Ultimately, the experience taught Johnson that when it comes to getting the best out of athletes, it’s important to consider the whole person. That’s the philosophy she brings today to her own successful career as a high school basketball coach in Illinois, and it’s how she approached her role last summer at the trials in Indianapolis to select the 2021 USA Basketball Women’s U16 National Team. Johnson was one of just two coaches chosen by USA Basketball to assist its staff on the court, training and mentoring the most talented young athletes from around the country as they vied for a spot on the national team.

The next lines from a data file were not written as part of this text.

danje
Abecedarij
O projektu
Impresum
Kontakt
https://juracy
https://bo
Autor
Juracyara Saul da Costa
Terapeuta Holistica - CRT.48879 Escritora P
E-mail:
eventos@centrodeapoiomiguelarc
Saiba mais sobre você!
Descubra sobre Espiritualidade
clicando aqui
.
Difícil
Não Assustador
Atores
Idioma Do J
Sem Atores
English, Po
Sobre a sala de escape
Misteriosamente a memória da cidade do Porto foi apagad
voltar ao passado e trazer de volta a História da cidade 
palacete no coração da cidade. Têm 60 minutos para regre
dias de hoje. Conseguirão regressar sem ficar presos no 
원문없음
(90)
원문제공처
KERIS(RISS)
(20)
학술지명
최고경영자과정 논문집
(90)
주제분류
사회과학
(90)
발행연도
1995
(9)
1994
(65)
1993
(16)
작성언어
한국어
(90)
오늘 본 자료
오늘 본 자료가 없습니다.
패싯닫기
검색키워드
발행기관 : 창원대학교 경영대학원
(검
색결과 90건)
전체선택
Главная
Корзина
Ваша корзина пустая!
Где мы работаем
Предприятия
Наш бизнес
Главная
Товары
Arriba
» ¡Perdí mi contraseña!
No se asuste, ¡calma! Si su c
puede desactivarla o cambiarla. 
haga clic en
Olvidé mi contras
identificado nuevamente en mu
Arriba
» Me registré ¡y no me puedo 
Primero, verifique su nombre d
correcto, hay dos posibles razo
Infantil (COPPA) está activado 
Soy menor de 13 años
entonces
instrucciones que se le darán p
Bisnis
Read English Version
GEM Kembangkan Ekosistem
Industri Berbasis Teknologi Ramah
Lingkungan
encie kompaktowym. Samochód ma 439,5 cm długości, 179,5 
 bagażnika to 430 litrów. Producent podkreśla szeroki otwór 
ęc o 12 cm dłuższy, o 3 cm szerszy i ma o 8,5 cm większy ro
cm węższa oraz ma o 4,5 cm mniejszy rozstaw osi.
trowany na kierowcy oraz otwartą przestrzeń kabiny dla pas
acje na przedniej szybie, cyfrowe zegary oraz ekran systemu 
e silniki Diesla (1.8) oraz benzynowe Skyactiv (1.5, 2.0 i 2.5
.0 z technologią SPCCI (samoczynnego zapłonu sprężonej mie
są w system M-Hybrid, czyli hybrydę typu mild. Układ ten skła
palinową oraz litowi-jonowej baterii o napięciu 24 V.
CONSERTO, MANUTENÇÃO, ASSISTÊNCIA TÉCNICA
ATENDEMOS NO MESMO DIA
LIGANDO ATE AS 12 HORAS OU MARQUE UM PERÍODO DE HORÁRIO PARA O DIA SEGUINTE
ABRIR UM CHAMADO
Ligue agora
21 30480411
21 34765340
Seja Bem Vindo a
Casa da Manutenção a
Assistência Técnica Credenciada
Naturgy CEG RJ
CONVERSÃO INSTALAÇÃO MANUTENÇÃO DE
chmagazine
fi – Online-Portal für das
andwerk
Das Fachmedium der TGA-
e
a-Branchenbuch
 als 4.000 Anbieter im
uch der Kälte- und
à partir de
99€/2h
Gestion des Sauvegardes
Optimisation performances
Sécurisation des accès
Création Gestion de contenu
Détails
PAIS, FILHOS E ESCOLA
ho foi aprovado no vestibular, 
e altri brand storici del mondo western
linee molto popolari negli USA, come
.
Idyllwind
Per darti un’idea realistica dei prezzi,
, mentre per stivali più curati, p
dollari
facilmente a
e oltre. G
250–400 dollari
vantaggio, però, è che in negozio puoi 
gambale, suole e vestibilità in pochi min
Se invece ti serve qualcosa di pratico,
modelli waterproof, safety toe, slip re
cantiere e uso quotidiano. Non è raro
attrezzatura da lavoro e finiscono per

“It was an incredible honor,” Johnson said. “To do anything with USA Basketball, that’s the pinnacle.” Rather than focus strictly on the young women’s performances on the court, though, Johnson also worked with them on confidence and attitude. After all, she said, the national team’s selection committee doesn’t just look at how you dribble. “They’re also watching how you interact with your teammates, and with the people back at the hotel,” Johnson said. “Your demeanor is important.”
In her own way, Johnson stood out as much as her players at the trials. “She was all in with them,” said Carol Callan, the former director of the U.S. women’s national team. “Did she help the kids get better? And did they have a good experience? The answers to those two questions are clearly yes.”
Johnson’s holistic coaching style has already served her well at Evanston Township High School, which is not far from where she grew up in Chicago. In just five years as coach there, she has led the girls’ basketball team to more than 100 victories, won four consecutive regional titles, and sent six players to Division I college programs.
As for the players that Johnson coached at the trials, they powered their way to a gold medal at the FIBA U16 Women’s Americas Championship in Mexico, qualifying the United States for the World Cup later this year. If USA Basketball calls again, Johnson will answer, still motivated by the greatest piece of career advice she received from her BC coach, the late women’s basketball legend Cathy Inglese. “Go,” Inglese told her, “wherever you’ll make a difference."
The Boston College men’s hockey team turns 100 this season. To help celebrate its first century—which included five national championships and hundreds of players going on to the National Hockey League and the Olympics—former Eagles such as Mike Mottau and Alex Newhook are sharing video reflections on the team’s social media channels. And in related news: Jerry York is marking his 50th season as a Division I head coach and his 28th at BC.
The BC women’s lacrosse team welcomed two new members: twin 8-year-old sisters Lucy and Sophie Stiles. The girls became Eagles through Team IMPACT, a nonprofit that combats the isolation experienced by children with illnesses by matching them with college athletes. “We are so excited for the impact they will have on this team throughout the year and years to come,” said midfielder Annabelle Hasselbeck ’24.
Boston College women’s basketball forward Taylor Soule ’22 scored her 1,000th career point in a season-opening win against Harvard University in early November. “It’s a great milestone for any athlete,” said Soule, who was named First Team All-ACC last year. “If I had the stats on how many of those baskets were assisted, it’s probably 90 percent of them. So I couldn’t have done it without my teammates.”